• **Exercise description**:
Output every entry below word for word, minus the images.

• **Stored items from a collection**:
'''
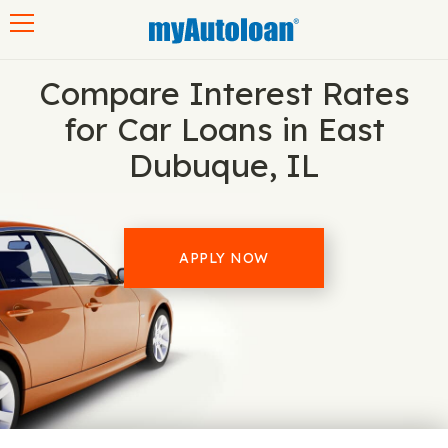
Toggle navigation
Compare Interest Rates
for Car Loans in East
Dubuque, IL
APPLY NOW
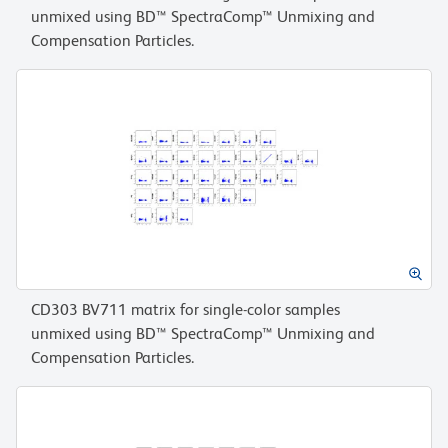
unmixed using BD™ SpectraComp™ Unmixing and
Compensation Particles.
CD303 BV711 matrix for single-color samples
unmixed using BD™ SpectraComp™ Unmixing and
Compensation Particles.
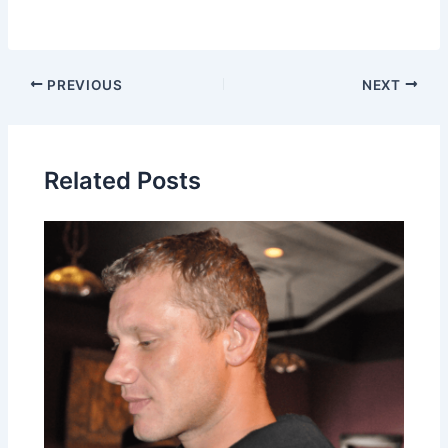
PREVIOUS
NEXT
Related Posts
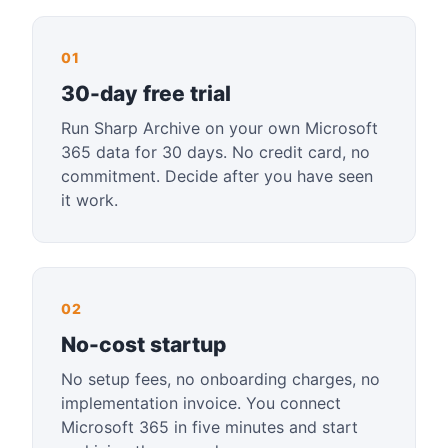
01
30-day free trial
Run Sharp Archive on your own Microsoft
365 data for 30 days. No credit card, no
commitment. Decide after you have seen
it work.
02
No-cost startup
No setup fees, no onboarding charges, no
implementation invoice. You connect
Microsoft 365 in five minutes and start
'''
• **Task answer**:
Toggle navigation
Compare Interest Rates
for Car Loans in East
Dubuque, IL
APPLY NOW
unmixed using BD™ SpectraComp™ Unmixing and
Compensation Particles.
CD303 BV711 matrix for single-color samples
unmixed using BD™ SpectraComp™ Unmixing and
Compensation Particles.
PREVIOUS
NEXT
Related Posts
01
30-day free trial
Run Sharp Archive on your own Microsoft
365 data for 30 days. No credit card, no
commitment. Decide after you have seen
it work.
02
No-cost startup
No setup fees, no onboarding charges, no
implementation invoice. You connect
Microsoft 365 in five minutes and start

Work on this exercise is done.